Anyone who's been through it have anything to add?
Good thoughts. I'd say you're on the right track when you say how you need to let the kid *see* how you are calming yourself/handling the feelings. If you just have perfect self control all the time they will not actually know you're doing it, they'll think you're just emotionless. To stop and say, "I'm taking a deep breath now so I don't say something I'll regret," etc is going to do more good than just not yelling.
ReplyDeleteWhere it's a bit more fuzzy, for me, is in the area where I'm still not perfect, or even good, at modeling certain behaviors, but still need to require it of my kids for their own good and my sanity. In this situation I have found coercive methods help in the short term as long as there is an overarching "Let's work on this fault together" and maintaining the relationship.
You'll figure it out as you go.
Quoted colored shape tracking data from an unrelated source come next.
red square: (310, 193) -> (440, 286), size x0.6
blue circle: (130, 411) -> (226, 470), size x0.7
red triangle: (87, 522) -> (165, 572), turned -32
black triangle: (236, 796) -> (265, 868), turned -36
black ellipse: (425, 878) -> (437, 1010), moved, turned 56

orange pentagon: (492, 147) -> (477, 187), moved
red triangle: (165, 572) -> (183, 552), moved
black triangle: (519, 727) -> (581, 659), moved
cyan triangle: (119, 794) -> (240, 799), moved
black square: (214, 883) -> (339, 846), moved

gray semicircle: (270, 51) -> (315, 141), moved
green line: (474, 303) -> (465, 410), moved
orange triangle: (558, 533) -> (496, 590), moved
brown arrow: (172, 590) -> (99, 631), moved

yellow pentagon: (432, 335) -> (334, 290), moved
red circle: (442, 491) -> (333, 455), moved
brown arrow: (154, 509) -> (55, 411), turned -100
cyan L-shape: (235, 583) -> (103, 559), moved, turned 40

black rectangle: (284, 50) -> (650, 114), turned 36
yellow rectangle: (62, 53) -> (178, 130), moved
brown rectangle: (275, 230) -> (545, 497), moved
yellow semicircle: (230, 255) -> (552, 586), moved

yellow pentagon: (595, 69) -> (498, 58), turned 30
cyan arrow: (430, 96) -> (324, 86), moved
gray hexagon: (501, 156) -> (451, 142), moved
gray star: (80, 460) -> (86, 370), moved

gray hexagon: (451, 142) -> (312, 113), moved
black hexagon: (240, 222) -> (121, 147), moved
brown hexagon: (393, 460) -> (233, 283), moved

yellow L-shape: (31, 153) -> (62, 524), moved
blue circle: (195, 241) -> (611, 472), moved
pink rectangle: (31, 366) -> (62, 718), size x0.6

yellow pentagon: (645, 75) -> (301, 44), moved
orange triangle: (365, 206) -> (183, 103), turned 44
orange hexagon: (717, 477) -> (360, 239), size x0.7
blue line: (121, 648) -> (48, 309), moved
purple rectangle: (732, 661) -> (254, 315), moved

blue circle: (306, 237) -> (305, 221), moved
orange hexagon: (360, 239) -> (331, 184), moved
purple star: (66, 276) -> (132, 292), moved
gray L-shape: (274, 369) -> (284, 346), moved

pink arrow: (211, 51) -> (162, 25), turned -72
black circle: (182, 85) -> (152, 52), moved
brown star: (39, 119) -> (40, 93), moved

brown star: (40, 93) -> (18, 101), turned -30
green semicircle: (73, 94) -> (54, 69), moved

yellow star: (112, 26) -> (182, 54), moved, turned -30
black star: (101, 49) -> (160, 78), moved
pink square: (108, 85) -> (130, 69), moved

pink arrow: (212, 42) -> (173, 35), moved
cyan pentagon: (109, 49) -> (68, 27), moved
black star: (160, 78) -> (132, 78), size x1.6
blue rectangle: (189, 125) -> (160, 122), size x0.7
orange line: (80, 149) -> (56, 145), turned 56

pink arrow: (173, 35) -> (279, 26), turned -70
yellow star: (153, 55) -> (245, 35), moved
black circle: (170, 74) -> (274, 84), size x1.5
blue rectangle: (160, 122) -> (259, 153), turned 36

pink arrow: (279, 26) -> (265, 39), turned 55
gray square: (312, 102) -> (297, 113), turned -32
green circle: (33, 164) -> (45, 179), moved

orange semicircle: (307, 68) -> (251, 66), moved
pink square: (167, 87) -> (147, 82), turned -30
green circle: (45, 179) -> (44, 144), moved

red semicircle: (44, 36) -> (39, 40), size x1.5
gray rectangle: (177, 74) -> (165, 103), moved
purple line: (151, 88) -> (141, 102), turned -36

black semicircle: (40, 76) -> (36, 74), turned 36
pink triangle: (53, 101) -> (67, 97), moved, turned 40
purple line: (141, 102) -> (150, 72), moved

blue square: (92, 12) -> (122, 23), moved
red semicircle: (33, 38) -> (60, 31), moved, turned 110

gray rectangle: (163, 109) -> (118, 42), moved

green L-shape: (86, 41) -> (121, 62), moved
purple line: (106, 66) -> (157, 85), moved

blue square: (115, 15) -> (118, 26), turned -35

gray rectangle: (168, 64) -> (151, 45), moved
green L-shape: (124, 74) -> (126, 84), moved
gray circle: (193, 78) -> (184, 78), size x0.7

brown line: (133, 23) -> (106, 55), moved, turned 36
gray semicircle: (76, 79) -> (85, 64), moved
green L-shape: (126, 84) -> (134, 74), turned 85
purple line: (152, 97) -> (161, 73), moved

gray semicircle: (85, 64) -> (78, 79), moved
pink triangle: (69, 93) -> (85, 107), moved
There's no harm developing a philosophy for yourself when you 'only have a baby' - just as long as we try not to use our preconceived ideas to harshly judge others or cling to techniques that are not working in one or another stage of child development.
Have you read the Popcaks' book on parenting?
No, I haven't, is it any good?
ReplyDeleteOf course all of this is an ideal -- I know I will not be a perfect model for my kids, nor will I have the patience to let them work through their emotions in their own time, every time. But it's a goal.
Since this is an old post, you may have already picked up the Popcak's parenting book, Parenting with Grace. But, on the off-chance you have not, I would highly recommend it!